Task statement: State how many lines in the listing below include the word "TAXES", and add nothing besides the number.

▼

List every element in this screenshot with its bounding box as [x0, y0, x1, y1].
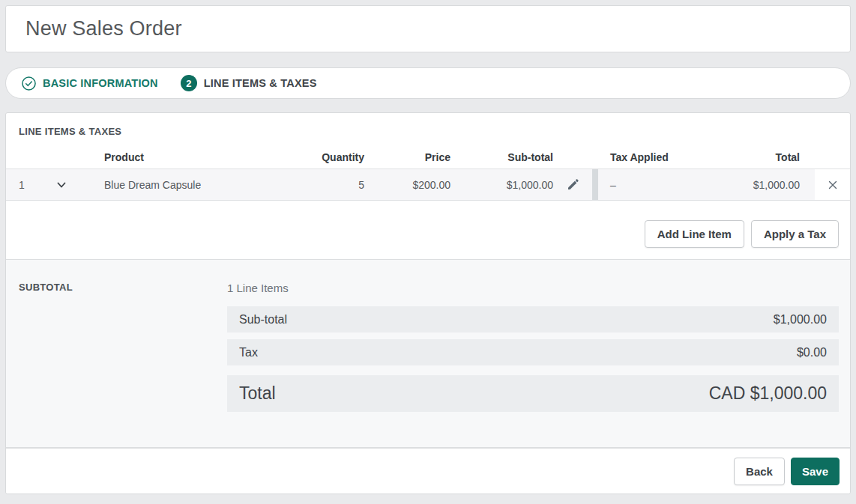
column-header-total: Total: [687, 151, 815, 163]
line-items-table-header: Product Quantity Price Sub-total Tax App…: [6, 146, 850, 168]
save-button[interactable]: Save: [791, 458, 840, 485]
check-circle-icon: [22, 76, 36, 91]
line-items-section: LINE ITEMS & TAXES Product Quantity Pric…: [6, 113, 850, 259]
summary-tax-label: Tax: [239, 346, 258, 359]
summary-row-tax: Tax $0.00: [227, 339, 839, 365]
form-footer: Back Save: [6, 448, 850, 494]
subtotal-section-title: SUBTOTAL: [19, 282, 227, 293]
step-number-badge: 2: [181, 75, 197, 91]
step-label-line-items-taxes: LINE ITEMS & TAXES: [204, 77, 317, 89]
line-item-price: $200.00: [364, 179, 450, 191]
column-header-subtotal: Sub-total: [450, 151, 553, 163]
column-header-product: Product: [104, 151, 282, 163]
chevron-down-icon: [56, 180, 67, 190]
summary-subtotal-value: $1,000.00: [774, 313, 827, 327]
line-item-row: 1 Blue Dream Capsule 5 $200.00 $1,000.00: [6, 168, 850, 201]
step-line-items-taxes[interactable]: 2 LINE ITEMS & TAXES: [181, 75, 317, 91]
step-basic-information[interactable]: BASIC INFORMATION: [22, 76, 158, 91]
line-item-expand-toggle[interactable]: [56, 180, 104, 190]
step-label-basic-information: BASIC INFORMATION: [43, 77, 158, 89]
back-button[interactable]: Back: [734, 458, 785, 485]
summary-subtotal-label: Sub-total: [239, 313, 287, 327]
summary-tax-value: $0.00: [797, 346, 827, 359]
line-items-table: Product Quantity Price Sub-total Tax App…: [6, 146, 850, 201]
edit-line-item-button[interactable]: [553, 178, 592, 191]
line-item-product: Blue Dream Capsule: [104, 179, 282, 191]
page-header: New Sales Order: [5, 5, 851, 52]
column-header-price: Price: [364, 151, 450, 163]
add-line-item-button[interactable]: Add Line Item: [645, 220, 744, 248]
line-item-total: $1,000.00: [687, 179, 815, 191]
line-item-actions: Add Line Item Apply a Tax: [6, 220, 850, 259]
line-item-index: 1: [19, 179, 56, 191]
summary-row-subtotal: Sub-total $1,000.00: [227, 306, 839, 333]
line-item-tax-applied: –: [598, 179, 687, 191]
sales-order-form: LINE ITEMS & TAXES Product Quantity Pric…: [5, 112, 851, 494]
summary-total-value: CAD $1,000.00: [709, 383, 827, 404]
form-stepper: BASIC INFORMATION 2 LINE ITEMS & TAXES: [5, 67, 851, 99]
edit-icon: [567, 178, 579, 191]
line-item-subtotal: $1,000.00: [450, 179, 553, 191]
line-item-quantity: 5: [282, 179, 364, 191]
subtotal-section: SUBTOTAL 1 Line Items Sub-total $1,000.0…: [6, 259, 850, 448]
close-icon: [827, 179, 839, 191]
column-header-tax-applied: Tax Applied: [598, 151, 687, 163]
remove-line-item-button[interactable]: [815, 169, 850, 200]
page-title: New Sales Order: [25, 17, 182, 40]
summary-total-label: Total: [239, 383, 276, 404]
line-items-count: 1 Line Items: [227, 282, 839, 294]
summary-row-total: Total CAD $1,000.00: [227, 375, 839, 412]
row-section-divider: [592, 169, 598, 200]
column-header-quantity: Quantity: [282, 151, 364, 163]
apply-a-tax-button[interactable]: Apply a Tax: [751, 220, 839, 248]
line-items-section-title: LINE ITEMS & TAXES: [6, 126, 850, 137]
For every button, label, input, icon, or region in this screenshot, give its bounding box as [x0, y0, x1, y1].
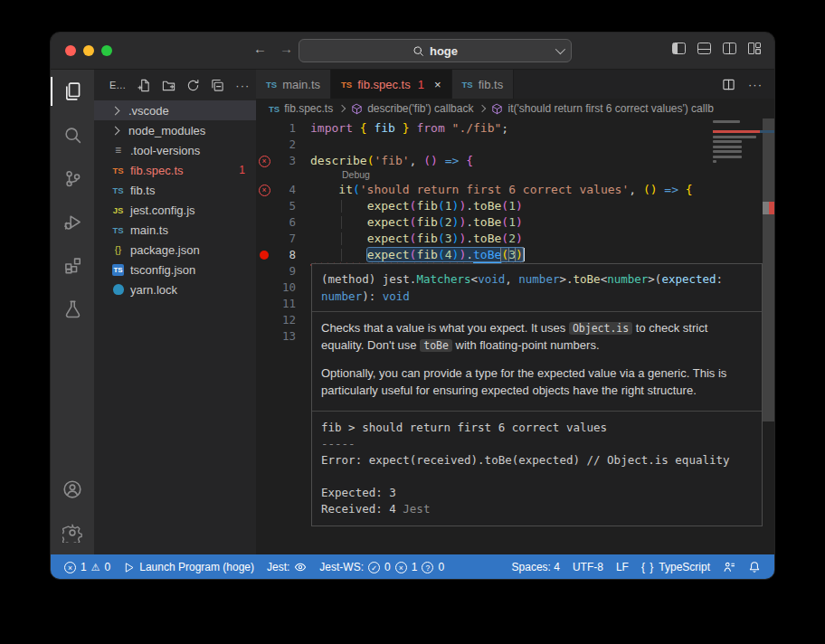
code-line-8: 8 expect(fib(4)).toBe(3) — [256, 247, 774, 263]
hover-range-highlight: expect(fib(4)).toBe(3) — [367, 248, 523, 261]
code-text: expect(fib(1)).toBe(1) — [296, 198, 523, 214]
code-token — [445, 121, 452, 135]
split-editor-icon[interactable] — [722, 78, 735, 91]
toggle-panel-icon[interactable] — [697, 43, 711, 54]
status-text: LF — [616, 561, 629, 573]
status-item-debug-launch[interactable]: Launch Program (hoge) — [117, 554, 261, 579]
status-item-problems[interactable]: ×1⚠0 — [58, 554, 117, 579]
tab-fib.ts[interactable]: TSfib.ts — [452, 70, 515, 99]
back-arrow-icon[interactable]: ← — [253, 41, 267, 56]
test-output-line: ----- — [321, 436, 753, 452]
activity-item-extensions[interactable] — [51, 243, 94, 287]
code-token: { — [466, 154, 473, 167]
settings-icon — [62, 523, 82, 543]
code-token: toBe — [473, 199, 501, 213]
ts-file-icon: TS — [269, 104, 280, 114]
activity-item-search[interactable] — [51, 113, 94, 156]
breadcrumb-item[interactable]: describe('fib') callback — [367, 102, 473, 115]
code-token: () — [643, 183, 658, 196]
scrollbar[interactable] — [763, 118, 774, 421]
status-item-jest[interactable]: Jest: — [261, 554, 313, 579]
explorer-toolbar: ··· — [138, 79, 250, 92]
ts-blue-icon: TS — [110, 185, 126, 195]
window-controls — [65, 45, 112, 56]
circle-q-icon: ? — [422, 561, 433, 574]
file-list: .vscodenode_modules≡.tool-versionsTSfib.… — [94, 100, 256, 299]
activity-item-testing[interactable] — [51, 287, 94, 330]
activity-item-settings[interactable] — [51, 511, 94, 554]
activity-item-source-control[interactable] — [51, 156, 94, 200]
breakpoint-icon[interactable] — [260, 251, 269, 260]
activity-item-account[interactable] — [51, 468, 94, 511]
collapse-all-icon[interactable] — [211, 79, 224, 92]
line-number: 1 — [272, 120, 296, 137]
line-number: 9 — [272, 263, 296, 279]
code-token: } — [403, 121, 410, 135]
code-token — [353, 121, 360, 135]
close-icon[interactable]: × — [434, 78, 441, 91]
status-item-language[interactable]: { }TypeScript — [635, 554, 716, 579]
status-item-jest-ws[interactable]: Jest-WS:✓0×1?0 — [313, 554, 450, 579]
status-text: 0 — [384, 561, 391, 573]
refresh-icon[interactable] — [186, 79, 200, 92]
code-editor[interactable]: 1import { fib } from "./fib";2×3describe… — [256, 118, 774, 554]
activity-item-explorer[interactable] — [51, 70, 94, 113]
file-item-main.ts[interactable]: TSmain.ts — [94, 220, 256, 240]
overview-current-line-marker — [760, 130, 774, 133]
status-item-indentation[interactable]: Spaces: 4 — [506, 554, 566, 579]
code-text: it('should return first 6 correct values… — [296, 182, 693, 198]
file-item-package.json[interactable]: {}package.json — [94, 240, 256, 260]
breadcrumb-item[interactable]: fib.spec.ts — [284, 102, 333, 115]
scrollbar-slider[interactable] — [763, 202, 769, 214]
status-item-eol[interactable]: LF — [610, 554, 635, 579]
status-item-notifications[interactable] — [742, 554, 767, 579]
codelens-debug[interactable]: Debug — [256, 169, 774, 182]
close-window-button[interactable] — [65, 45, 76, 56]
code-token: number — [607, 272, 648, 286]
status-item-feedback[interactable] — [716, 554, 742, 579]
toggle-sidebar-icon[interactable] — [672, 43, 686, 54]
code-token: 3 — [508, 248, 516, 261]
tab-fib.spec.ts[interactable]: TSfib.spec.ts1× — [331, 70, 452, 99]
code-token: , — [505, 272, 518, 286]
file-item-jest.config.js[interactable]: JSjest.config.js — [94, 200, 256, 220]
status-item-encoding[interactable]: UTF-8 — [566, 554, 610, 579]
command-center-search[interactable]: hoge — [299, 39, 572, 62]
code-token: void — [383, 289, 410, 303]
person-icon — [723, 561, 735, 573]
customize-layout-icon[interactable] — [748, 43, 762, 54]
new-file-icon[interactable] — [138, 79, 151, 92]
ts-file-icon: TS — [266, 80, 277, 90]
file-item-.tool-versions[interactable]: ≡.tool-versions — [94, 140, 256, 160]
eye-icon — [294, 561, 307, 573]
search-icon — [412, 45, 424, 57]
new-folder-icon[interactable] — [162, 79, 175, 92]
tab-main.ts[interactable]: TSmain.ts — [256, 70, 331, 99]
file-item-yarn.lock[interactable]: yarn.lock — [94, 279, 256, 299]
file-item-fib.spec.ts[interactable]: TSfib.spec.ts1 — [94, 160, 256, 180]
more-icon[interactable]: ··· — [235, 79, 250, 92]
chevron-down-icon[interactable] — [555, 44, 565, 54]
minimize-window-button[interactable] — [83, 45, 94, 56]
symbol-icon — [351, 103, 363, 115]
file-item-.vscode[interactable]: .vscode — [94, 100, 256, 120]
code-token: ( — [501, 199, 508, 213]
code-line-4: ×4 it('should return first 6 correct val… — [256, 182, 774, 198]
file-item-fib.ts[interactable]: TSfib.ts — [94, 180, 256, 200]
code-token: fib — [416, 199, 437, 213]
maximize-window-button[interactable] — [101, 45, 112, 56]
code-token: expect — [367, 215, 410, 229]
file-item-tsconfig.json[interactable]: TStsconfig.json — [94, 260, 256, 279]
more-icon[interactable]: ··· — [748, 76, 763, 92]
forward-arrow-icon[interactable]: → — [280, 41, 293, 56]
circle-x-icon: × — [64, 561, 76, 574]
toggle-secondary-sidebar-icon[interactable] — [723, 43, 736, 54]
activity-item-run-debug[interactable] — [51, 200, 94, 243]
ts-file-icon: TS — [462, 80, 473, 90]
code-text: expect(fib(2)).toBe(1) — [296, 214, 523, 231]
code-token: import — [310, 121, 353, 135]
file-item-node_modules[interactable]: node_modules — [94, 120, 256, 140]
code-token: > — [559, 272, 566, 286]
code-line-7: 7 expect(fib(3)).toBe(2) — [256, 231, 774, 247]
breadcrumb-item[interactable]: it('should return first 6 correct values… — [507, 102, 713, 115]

▲

Expected answer: 6